Let $S\subseteq \mathbb Z^+$ be set of positive integers. Given $n\in\mathbb Z^+$, how can I find the number of ways in which we can express $n$ as a sum of elements in $S$? ($S$ can be infinite.) $$ n=\sum_{k\in A} k,A\subseteq S. $$ This does not seem very difficult, but I am not familiar with this type of problem. I tried to use the generating function $$ G(x)=\prod_{k\in S} (1+x^k) $$ but obtained little results.
In fact, I am aiming to find all sets $S$ such that the representation $n=\sum_{k\in A} k$ is unique for all $n$. That means the coefficients of $G(x)$ are $1$ for all $x$, i.e., $G(x)=1+x+x^2+\ldots=\frac{1}{1-x}$.
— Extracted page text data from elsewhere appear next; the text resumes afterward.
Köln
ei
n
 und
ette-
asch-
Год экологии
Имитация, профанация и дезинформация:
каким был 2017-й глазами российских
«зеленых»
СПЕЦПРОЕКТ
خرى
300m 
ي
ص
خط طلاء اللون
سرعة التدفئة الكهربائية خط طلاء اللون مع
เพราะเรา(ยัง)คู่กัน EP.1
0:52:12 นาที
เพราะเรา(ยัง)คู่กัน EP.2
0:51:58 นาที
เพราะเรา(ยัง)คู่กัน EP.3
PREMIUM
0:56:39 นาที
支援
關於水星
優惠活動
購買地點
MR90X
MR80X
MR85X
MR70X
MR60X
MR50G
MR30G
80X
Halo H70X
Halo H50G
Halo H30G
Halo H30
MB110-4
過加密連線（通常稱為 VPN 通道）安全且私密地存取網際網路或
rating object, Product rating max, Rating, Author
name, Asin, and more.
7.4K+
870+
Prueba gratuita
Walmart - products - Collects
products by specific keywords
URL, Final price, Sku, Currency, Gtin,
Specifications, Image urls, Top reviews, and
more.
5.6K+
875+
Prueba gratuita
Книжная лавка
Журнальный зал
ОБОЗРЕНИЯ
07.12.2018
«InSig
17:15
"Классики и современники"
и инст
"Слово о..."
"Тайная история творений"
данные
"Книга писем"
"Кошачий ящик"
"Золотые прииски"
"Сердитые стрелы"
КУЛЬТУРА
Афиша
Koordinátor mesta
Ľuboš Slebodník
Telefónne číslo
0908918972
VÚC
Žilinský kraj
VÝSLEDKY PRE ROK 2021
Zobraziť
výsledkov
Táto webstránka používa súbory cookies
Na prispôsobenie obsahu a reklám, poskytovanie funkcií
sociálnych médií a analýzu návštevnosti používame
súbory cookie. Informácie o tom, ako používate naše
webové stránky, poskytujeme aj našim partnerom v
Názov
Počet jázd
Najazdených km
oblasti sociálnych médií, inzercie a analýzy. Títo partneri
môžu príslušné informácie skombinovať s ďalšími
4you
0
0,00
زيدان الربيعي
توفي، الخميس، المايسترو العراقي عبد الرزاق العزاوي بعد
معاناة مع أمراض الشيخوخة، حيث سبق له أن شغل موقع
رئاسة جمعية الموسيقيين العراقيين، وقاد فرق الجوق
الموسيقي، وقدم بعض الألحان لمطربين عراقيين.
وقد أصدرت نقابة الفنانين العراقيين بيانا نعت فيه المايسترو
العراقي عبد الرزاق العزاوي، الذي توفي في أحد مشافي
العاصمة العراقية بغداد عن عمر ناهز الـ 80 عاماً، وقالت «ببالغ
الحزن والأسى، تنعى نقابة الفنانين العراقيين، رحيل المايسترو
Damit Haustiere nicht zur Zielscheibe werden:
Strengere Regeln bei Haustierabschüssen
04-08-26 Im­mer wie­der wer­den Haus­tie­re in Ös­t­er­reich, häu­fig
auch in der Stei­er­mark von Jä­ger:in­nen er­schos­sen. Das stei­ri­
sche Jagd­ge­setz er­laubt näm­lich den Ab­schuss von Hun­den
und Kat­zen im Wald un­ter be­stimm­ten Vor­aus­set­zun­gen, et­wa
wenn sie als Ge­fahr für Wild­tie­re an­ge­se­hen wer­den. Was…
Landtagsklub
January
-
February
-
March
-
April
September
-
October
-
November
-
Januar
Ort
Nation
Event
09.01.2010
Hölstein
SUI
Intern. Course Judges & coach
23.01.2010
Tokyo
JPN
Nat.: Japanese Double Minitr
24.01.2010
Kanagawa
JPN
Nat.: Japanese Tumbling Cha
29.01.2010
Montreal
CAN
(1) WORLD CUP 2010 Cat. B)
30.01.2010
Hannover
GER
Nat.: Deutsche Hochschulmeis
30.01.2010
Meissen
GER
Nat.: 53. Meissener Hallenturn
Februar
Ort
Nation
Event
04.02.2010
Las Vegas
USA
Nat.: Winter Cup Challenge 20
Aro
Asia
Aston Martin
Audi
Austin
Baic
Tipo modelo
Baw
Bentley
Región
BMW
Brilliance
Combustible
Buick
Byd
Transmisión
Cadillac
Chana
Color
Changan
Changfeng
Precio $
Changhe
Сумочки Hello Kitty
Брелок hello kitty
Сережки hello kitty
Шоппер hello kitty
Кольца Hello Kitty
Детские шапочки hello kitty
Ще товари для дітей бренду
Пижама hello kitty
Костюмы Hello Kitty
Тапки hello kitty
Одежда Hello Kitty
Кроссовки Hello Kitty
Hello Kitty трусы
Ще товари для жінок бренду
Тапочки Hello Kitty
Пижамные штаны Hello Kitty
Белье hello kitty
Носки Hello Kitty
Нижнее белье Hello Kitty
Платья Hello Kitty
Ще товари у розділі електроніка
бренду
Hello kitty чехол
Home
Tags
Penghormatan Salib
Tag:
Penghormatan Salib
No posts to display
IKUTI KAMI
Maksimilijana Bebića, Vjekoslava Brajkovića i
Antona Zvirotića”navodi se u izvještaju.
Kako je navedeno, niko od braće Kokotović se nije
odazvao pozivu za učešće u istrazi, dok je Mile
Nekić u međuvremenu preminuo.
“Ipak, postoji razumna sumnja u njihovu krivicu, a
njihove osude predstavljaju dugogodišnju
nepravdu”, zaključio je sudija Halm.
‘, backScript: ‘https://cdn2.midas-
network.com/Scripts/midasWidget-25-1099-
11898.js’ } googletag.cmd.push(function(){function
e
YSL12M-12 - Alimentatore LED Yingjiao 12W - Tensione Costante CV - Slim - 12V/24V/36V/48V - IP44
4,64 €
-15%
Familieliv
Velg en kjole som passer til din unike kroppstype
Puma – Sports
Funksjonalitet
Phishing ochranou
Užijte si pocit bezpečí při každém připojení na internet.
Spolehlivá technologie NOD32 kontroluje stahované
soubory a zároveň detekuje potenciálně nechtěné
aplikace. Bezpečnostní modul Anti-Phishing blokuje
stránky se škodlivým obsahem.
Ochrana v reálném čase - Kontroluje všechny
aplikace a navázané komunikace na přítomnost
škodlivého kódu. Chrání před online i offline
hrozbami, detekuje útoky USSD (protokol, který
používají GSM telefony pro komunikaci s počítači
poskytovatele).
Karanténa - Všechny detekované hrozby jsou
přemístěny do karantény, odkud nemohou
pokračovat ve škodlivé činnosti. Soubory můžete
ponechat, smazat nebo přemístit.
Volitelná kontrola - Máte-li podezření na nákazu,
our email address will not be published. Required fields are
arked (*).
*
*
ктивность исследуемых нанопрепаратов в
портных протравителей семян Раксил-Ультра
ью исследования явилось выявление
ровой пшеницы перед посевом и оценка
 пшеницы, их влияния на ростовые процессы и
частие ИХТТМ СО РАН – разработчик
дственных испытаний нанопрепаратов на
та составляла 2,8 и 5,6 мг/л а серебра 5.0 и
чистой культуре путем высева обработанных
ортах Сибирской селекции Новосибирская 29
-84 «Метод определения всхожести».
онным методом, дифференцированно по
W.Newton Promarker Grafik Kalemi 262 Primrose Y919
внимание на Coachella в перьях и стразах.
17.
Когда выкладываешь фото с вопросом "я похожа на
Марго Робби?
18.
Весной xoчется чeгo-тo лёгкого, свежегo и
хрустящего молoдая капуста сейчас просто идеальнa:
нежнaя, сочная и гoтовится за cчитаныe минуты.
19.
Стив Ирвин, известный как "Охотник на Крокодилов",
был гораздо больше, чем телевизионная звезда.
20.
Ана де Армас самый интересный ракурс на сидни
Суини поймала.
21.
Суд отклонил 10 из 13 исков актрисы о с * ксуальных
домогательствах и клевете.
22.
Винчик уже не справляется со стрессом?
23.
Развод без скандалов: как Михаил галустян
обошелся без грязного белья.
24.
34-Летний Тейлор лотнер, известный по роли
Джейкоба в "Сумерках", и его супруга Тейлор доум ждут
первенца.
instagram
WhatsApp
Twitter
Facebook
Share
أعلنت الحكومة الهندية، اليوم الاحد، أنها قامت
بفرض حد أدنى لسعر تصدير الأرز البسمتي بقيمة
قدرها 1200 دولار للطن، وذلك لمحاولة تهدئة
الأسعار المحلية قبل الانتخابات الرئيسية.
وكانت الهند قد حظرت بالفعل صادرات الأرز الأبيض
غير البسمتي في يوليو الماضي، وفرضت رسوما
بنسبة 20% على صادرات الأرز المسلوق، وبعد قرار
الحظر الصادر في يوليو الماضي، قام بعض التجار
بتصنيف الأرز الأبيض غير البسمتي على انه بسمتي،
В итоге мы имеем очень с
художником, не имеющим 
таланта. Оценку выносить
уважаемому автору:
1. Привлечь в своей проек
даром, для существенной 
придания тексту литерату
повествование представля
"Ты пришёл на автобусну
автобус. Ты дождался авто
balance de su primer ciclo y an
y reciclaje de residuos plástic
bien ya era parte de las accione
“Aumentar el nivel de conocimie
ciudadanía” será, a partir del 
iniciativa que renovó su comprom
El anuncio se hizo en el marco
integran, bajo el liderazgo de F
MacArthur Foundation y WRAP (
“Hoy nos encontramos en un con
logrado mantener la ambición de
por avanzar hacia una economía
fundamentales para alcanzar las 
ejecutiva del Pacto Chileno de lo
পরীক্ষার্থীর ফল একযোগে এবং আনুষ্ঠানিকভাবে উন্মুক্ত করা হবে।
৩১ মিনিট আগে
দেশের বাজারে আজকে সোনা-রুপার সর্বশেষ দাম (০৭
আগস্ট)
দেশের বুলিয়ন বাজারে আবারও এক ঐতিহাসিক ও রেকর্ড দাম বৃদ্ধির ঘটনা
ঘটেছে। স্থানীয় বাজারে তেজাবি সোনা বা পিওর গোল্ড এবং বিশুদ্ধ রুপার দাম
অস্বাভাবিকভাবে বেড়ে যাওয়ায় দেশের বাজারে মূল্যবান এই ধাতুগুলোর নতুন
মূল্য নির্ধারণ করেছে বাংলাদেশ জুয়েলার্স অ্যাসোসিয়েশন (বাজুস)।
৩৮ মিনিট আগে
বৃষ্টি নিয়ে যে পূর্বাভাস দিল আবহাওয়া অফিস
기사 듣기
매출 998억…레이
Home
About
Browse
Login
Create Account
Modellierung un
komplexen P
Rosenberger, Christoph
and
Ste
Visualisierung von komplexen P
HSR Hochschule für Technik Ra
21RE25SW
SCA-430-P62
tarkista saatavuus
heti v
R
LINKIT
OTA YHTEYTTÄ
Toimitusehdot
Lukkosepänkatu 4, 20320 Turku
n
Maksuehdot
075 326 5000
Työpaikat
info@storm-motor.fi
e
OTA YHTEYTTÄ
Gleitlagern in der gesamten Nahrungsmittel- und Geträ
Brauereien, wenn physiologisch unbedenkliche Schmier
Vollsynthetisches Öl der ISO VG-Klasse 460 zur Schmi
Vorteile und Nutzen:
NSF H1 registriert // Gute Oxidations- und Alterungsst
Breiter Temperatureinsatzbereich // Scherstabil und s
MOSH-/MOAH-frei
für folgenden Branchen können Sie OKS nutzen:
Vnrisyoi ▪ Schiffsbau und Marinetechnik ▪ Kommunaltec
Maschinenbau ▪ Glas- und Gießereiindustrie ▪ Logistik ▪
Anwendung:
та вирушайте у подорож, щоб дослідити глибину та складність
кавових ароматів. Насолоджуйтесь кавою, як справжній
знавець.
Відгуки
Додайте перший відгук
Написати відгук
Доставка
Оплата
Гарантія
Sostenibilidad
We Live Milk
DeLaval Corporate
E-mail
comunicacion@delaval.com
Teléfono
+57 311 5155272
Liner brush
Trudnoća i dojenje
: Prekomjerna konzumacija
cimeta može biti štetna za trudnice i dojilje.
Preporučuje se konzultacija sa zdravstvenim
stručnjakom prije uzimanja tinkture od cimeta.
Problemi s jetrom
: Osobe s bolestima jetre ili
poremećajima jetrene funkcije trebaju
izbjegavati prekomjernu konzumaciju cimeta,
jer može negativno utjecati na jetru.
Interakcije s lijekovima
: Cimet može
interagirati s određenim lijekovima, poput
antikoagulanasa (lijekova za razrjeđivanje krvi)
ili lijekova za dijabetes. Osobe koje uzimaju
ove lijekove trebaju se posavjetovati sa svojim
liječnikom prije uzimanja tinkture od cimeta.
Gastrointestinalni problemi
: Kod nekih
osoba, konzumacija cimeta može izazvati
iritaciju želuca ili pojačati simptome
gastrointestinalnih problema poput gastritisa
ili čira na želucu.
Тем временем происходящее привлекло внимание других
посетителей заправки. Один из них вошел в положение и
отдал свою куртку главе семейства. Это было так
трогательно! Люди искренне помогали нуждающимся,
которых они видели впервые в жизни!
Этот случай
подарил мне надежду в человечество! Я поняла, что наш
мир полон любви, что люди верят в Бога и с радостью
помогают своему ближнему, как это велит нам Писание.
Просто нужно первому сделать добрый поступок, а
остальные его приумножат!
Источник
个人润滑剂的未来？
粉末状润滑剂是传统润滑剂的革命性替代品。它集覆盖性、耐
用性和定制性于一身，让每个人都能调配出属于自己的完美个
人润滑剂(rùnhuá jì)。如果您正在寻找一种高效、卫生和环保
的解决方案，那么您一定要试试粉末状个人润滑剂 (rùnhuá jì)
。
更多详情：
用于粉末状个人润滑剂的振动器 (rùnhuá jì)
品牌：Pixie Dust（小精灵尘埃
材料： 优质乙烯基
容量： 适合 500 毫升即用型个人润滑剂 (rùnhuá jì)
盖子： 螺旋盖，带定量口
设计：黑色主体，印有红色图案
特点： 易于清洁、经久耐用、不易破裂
Now, it appears that I am running into a serious piece of analysis/algebra. $\frac{1}{1-z}$ does not have any zeros on $\mathbb C$. Its only zero is $\infty$. But $\prod_{k\in S} (1+z^k)$ does have a lot of zeros, and all of them lie on the unit circle $\{z:|z|=1\}$. It therefore seems that such a set $S$ is not possible.
EDIT: The above argument seems wrong. Indeed, we have $$ \prod_{k=0}^\infty (1+x^{2^k})=1+x+x^2+x^3+\ldots. $$ It is apparent that I am not tackling a lot of technical subtlety in this factorization. (I have not considered the domains of functions here; however, I think such discussion of "zeros" outside the domain might make sense after something like analytic continuation.) I studied the Weierstrass factorization theorem, but it only applies to entire functions; I am not sure what to do with the pole at $z=1$.
Can I evaluate the coefficients of $G(x)$ and what's wrong with my argument in the second part of my question?